Validation Challenges in AI-Based Decision Support

April 18, 2024 11:30am - April 18, 2024 12pm

Speaker: Doug Samuelson (The Dupuy Institute)

Abstract:

Artificial Intelligence (AI), offers promising uses in decision-making, as support for both suggesting courses of action and evaluating likely outcomes. Especially with the recent increasing interest in conflicts that do not focus exclusively on direct military conflict, computer-supported assistance in assessing “what might happen if” is becoming more and more valuable, if not essential. However, use of such support involves some hazards well worth noting.

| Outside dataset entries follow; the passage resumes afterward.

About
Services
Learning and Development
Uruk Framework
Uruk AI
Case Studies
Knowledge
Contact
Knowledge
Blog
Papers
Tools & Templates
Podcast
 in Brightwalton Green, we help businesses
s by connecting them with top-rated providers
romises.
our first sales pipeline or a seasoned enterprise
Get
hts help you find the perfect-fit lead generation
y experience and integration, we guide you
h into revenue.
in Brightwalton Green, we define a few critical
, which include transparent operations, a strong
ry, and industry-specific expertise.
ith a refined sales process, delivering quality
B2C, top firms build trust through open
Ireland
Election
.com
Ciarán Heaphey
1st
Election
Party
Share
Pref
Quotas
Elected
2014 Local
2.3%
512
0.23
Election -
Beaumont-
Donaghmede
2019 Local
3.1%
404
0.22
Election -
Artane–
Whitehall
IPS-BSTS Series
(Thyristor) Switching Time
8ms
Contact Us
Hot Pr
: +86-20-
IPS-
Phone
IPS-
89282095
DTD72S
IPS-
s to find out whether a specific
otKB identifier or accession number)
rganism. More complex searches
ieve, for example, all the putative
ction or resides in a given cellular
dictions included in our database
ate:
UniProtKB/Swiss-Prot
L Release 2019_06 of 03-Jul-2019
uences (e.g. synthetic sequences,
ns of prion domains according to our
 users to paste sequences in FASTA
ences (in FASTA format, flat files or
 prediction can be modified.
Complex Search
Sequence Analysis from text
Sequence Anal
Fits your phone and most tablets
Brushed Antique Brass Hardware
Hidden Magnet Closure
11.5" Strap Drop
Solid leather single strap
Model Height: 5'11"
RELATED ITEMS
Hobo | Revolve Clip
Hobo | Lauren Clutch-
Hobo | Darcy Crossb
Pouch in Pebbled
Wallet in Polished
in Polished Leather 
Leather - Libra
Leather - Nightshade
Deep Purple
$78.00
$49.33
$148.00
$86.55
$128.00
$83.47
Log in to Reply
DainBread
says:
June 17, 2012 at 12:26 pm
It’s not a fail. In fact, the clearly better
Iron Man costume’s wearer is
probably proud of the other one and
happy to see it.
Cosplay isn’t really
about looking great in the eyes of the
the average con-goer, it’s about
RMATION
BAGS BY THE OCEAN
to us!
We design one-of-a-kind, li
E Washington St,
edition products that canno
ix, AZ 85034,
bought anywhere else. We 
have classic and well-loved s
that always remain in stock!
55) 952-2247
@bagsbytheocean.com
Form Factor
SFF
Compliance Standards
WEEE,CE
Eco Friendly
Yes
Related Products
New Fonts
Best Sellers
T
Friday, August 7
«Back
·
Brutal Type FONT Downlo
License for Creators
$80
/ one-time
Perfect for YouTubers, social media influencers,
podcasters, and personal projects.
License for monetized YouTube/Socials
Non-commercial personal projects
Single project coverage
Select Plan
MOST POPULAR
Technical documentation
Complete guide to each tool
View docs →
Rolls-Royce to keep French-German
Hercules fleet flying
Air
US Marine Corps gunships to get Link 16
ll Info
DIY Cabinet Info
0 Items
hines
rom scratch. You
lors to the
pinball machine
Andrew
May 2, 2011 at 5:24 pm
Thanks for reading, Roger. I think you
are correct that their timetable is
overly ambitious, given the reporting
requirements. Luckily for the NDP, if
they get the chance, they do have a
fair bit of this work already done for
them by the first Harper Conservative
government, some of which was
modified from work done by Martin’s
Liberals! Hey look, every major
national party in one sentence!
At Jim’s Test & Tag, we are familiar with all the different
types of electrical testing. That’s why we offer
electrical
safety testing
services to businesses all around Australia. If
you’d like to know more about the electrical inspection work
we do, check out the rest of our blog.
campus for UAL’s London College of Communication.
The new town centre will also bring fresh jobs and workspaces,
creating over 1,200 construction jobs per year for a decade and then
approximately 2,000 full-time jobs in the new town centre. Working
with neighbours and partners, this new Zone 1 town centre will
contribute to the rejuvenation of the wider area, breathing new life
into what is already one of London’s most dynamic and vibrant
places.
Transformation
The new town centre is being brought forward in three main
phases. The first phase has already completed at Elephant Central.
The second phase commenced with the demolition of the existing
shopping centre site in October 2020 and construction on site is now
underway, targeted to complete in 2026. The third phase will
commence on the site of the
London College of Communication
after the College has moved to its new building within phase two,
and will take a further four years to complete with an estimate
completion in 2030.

Among these are: the AI’s extensive data requirements; the difficulty of assessing the credibility of the AI’s outputs; the difficulty, for some systems, of making minor adjustments and re-running the analysis (the very capability one would hope these systems would enhance); all too often, the opacity of the reasoning the AI employed; and some particular legal and operational difficulties of dealing with software providers. Most important, there is an intractable limitation: AI cannot infer context nor make inferences about matter entirely outside the data it as had the opportunity to ingest. Also, AI cannot be validated without an observation-based data set, more reliable than the AI, against which to compare the AI’s results. However, even observation-based data sets entail inherent uncertainty. Relying heavily and uncritically on such analyses has a high probability of leading to disaster. We discuss these issues in the context of some actual professional wargaming experiences.